An anal fissure is a tear in the anus causing a painful linear ulcer at the margin of the anus. Either extreme constipation or diarrhea, usually combined with nervous tension over a prolonged period of time, may produce anal abrasions, simple slit-like fissures, or acute ulcers at the anal verge. Lateral Partial Internal Sphincterotomy is the usual preferred technique.
An anal fissure (AY-nul FISH-er) is a tear in the anus causing a painful linear ulcer at the margin of the anus. An anal fissure, also known as fissure-in-ano, may cause itching, pain or bleeding. Fissures can extend upward into the lower rectal mucosa; or extend downward causing a swollen skin tab or tag to develop at the anal verge, also known as a sentinel pile.
Either extreme constipation or diarrhea, usually combined with nervous tension over a prolonged period of time, may produce anal abrasions, simple slit-like fissures, or acute ulcers at the anal verge. With constipation, this condition is usually caused by the passage of a hard dry stool that tears the anal lining upon defecation. With diarrhea, this condition is usually caused by an over use and over-wiping of an inflamed anal canal.
Because of an associated anal crypt infection, causing cryptitis, a fissure, an ulcer, or possibly even an abscess may occur at the superior aspect of the anal canal where it attaches to the lower rectal mucosa.
In some patients, the anal fissure doesn’t heal and becomes a painful sore that is constantly re-injured or torn with each bowel movement. The fissure usually develops a white fibrous base over time. Additionally, an external anal skin tag called a sentinel pile, and an enlarged papillae at the superior anal margin may develop.

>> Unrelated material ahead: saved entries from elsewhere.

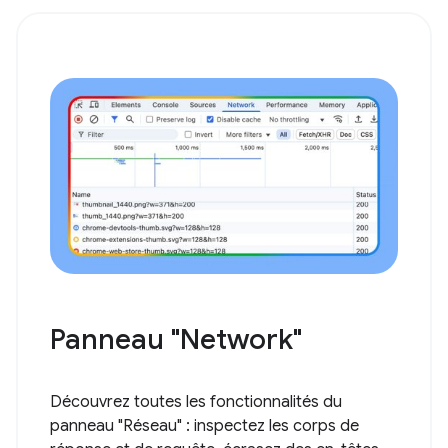
Panneau "Network"
Découvrez toutes les fonctionnalités du
panneau "Réseau" : inspectez les corps de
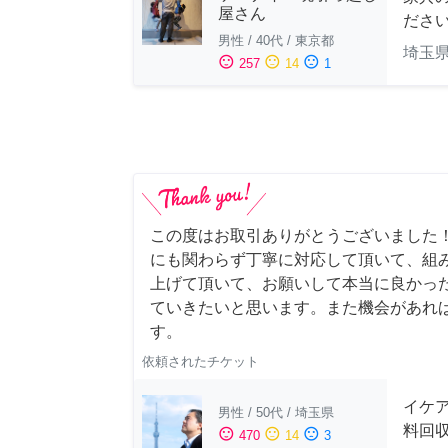
屋さん
ださ
男性
/
40代
/
東京都
埼玉
sentiment_satisfied
sentiment_neutral
sentiment_dissatisfied
257
14
1
この度はお取引ありがとうございました
にも関わらず丁寧に対応して頂いて、組
上げて頂いて、お願いして本当に良かっ
ていきたいと思います。また機会があれ
す。
依頼されたチケット
イケ
男性
/
50代
/
埼玉県
料回
sentiment_satisfied
sentiment_neutral
sentiment_dissatisfied
470
14
3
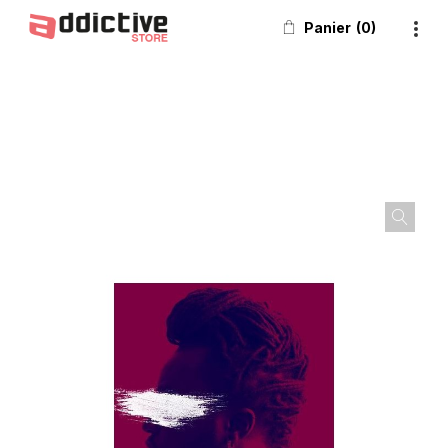
Panier
0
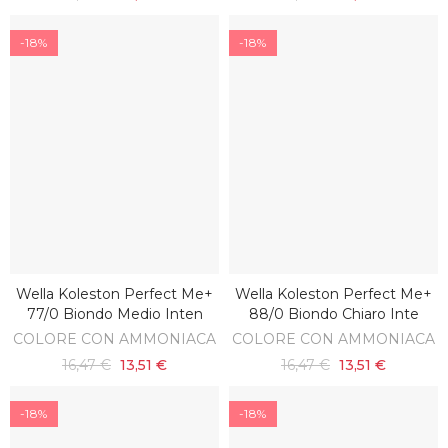
-18%
-18%
Wella Koleston Perfect Me+
Wella Koleston Perfect Me+
AGGIUNGI AL CARRELLO
AGGIUNGI AL CARRELLO
77/0 Biondo Medio Inten
88/0 Biondo Chiaro Inte
COLORE CON AMMONIACA
COLORE CON AMMONIACA
16,47 €
13,51 €
16,47 €
13,51 €
-18%
-18%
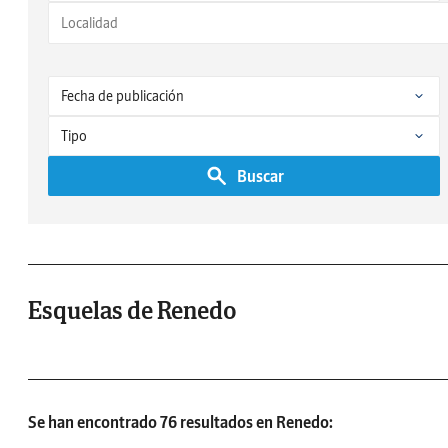
Buscar
Esquelas de Renedo
Se han encontrado 76 resultados en Renedo:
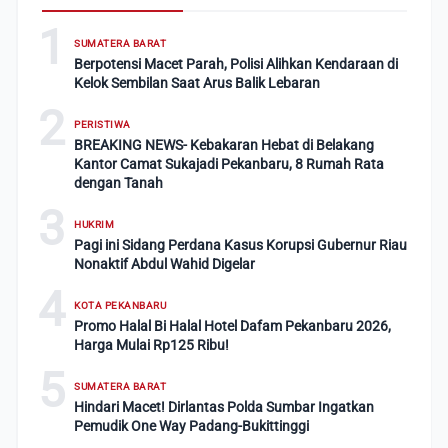
1
SUMATERA BARAT
Berpotensi Macet Parah, Polisi Alihkan Kendaraan di
Kelok Sembilan Saat Arus Balik Lebaran
2
PERISTIWA
BREAKING NEWS- Kebakaran Hebat di Belakang
Kantor Camat Sukajadi Pekanbaru, 8 Rumah Rata
dengan Tanah
3
HUKRIM
Pagi ini Sidang Perdana Kasus Korupsi Gubernur Riau
Nonaktif Abdul Wahid Digelar
4
KOTA PEKANBARU
Promo Halal Bi Halal Hotel Dafam Pekanbaru 2026,
Harga Mulai Rp125 Ribu!
5
SUMATERA BARAT
Hindari Macet! Dirlantas Polda Sumbar Ingatkan
Pemudik One Way Padang-Bukittinggi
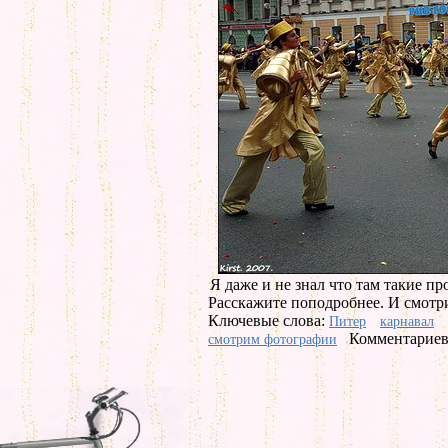
Я даже и не знал что там такие пр
Расскажите поподробнее. И смотр
Ключевые слова:
Питер
карнавал
Комментариев 
смотрим фотографии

A patient can pass shards of undigested material (i.e., stone ground corn chips, and sunflower seed shells) through the anus, tearing the anal skin, thus causing a fissure. Anal fissures also may be secondary to anorectal surgery, proctitis, tuberculosis, or cancer of the anus.
An anal fissure, a thin slit-like tear in the anal tissue, is likely to cause itching, pain, and bleeding during a bowel movement. View hemorrhoid gallery for a detailed photo.
A fissure produces pain at defecation and persists for hours. A small amount of bright red blood, which may or may not be mixed with stool, is common. A fissure produces pain disproportionate to its size. It is the third most painful common condition affecting the anus; the second most painful condition is an anal abscess, the first most painful condition is recovering from recent anal surgery.
Rarely, a spasm of the levator ani muscles, also known as proctalgia fugax, can be associated with chronic anal fissures. This condition may contribute to lack of healing of fissures… or may be caused by it.
Diagnosis can be made by inspection. Closer inspection will frequently reveal a tag or sentinel pile. After gentle separation of the skin of the anal verge, the ulcer usually posterior can be seen. Frequently the fibers of the internal anal sphincter muscle can be seen at the base of this punched-out ulcer. A well-lubricated finger with lidocaine ointment and a small caliber anoscope will help delineate the extent of the lesion. A colonoscope or sigmoidoscope exam might be useful to rule out abscesses, colitis, and other causes of rectal bleeding.
A fissure should be distinguished from an ulcer caused by Crohn’s disease, leukemia, or malignant tumors, because it is not shaggy, large or indolent. Fissures are seldom multiple. A biopsy can help to determine the diagnosis.